In 2024 we are exploring ways to engage people to participate in futures thinking. A new tool helps to reflect the power to define futures, and a pilot programme invites teams to run experiments to democratise futures.


Lilli Poussa

Specialist, Foresight


What are our visions of the future and who defines them? Whose views are they based on and what gets left out?

“These are essential questions because the future is shared, but not everyone’s voice is heard in debates about the future,” says Mikko Dufva, Senior Lead of Sitra’s Foresight Team.

He stresses that we are living in a period of transition characterised by surprises and discontinuities. The environmental sustainability crisis and other challenges we face are forcing us to renew and change course.

“We see that the old visions of the future no longer serve us, and that the future will inevitably be different. That’s why there is a great and immediate need for a critical review of the power to define futures.” 

The Foresight Team has published a memorandum (in Finnish) to explore the concept of power and futures. The power to define futures is one way of exercising power. It is the power to define visions of the future, in other words, what is considered possible or desirable in the future. Our views of the future influence the choices we make today, and that’s why it’s important to pay attention to the power to define futures.

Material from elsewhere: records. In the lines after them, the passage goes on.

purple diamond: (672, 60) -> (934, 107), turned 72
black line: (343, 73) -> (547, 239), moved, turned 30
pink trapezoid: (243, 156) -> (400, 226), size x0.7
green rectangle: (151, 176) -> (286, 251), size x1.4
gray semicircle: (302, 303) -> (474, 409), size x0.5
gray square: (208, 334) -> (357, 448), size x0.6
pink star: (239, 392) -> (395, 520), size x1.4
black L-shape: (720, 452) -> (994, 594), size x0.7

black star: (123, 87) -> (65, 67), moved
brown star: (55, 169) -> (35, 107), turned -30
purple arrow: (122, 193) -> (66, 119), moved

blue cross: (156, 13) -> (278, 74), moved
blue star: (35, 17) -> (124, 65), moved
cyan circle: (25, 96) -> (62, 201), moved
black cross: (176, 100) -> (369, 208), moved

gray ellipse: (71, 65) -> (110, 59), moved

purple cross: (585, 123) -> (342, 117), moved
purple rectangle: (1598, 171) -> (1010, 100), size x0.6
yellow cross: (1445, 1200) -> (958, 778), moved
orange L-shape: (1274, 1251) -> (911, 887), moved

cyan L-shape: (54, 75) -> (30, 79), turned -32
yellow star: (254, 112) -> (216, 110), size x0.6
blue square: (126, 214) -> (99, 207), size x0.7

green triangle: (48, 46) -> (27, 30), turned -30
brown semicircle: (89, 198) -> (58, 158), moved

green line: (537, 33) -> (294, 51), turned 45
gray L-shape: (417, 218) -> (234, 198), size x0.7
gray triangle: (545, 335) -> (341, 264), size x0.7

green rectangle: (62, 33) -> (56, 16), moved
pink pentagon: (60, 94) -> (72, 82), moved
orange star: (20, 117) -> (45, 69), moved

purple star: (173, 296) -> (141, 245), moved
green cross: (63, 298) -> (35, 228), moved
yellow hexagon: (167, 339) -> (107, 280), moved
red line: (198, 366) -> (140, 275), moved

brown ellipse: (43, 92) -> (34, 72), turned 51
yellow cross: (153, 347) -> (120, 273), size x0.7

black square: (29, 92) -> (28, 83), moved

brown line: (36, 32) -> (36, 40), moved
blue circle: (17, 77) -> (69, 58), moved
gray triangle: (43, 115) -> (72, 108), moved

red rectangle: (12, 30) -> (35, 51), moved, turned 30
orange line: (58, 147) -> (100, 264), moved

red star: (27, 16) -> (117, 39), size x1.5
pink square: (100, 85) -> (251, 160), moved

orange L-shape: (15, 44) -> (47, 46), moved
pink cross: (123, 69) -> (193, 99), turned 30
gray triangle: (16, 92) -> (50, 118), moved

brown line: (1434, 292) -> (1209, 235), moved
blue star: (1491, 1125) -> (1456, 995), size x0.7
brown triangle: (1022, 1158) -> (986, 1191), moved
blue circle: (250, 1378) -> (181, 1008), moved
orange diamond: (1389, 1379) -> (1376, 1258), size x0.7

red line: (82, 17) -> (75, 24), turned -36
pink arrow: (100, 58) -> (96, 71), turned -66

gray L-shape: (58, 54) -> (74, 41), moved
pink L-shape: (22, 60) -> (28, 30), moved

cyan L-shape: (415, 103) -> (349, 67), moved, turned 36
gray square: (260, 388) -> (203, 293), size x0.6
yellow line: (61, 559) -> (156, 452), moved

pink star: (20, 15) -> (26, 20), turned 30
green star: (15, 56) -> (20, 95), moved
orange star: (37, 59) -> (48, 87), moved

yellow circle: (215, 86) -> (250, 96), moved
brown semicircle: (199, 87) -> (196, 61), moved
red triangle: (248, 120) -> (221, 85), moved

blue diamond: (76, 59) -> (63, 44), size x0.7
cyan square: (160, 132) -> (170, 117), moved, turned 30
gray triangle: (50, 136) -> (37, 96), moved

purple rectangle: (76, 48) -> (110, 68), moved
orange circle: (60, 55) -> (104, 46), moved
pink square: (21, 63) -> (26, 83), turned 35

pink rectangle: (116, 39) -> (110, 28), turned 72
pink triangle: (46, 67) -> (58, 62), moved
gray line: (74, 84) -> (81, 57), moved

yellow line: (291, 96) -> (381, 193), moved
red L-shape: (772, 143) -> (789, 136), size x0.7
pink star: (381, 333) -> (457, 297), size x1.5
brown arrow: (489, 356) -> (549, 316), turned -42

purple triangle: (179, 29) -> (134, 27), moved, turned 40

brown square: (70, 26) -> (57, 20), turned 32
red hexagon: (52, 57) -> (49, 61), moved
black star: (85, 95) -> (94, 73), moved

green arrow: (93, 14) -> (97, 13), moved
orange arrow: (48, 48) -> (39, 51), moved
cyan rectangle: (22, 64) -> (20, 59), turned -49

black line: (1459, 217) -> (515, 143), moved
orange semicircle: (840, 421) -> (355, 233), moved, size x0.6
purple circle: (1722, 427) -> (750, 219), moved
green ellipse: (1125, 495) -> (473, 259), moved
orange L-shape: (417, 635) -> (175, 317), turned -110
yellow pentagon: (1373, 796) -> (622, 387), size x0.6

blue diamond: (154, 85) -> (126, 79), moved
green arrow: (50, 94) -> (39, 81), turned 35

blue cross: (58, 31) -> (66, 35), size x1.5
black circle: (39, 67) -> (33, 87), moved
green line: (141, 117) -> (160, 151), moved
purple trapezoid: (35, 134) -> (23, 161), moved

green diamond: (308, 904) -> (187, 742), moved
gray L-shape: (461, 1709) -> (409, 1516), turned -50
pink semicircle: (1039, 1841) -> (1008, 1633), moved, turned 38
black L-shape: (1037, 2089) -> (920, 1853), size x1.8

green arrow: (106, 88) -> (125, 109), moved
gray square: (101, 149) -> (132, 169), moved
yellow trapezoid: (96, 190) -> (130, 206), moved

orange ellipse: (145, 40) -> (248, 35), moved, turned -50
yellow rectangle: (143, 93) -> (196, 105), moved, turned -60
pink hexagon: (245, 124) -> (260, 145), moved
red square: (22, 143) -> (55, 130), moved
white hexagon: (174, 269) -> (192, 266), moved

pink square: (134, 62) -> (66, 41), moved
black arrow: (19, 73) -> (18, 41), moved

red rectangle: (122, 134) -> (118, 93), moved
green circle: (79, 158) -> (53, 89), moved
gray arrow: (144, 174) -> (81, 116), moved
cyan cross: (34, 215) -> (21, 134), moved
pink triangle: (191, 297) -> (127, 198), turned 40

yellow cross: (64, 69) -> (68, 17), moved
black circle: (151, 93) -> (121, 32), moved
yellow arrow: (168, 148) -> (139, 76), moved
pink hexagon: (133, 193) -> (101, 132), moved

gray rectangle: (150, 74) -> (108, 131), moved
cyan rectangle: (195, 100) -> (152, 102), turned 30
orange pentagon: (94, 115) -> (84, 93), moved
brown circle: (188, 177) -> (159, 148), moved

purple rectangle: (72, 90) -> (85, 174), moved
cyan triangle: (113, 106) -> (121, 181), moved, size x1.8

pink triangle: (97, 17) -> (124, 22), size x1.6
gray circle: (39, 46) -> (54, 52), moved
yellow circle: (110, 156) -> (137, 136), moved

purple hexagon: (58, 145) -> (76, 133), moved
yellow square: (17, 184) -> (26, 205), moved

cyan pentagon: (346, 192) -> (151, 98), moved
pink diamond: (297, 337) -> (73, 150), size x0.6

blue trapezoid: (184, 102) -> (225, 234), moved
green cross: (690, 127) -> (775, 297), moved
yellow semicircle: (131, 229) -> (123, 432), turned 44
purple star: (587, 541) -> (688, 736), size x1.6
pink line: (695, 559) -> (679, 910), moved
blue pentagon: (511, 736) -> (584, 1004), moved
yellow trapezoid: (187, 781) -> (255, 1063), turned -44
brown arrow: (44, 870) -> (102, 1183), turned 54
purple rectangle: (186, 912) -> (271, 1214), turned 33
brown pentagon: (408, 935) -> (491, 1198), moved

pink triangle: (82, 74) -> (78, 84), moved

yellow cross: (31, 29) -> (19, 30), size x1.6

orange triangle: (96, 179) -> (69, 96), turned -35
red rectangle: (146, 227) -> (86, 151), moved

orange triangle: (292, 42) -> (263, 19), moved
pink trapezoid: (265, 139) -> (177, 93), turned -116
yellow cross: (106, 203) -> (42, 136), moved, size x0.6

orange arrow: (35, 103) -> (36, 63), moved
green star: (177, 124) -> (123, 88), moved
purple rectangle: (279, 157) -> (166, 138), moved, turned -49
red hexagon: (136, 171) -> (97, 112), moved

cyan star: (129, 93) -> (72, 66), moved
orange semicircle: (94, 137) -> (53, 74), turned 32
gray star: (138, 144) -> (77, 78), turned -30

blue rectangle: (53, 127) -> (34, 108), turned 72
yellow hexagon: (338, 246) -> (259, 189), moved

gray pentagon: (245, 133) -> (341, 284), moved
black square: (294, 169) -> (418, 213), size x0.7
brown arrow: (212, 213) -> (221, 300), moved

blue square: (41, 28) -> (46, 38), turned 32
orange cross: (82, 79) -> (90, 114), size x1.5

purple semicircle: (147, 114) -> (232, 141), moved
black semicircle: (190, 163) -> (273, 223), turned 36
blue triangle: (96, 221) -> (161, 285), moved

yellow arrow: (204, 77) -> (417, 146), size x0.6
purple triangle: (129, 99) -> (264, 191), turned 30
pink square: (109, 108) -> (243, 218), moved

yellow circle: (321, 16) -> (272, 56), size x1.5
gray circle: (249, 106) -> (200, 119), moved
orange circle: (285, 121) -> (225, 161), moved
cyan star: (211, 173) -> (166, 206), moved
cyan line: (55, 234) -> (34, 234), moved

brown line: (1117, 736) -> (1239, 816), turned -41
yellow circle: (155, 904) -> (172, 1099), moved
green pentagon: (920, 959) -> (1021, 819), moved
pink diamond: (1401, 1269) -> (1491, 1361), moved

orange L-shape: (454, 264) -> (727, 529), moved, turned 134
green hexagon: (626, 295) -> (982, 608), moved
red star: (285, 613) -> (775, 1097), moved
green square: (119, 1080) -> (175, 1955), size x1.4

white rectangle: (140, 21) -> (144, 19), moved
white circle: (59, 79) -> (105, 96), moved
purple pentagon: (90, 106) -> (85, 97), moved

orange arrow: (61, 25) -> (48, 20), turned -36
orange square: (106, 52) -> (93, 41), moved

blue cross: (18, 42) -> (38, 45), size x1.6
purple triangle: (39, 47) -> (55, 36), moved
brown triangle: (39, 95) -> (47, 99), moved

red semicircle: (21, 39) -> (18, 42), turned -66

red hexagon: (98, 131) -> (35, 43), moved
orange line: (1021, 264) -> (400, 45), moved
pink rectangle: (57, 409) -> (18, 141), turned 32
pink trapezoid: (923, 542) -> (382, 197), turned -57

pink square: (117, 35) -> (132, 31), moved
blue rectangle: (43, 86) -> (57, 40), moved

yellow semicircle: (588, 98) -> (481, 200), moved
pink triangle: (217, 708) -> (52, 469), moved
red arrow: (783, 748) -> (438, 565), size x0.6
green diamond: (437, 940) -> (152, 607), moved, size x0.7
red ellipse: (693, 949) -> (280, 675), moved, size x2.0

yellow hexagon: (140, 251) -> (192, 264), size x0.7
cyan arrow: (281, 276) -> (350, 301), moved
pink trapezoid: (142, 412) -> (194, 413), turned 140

“The subject is not new, although the concept may be,” says Dufva. The power to define futures is linked to many themes studied in futures research, such as narratives, engagement and the preconditions for participation.

“We have been inspired by many organisations and people who have done great work in this area, raising the issues of participation, diversity of voices and inclusion. For example, Nesta, UN Global Pulse, Pupul Bisht, Krizna Gomez and Monika Bielskyte, to name but a few.”

Futures Lens inspires and provokes to think about power

The power to define futures is an analytical concept, but democratising futures is normative, informed by ideas of fairness, equality and greater engagement.

 “We have been thinking a lot about how to approach the power to define futures in practice. To this end, we are offering both a tool and a partnership programme to experiment with means to democratise futures,” says Dufva.

The tool – the Futures Lens – helps to explore six dimensions of the power to define futures and the choices involved. For instance, how is the future represented, and for whom is it favourable? Over what period of time is the future reviewed and how does this relate to the power to define futures? How are visions of the future created and who is involved in their creation? How can we strengthen the preconditions for the participation of different people? The tool is intended to guide discussions aon this topic and to help identify the link between democratising futures and the power to define futures.

The partnership programme, on the other hand, invites teams of 2–3 people, based in Finland to carry out a real-life experiment in democratising futures. Sitra will provide the teams with support, training and funding. The programme starts in the summer of 2024 and runs until early 2025. 

“Building more inclusive futures is a continuous learning process. That is why this year we are focusing on exploration and experimentation with our partners. Next year, we hope to share what we learn from the experiments, also with our international audience.”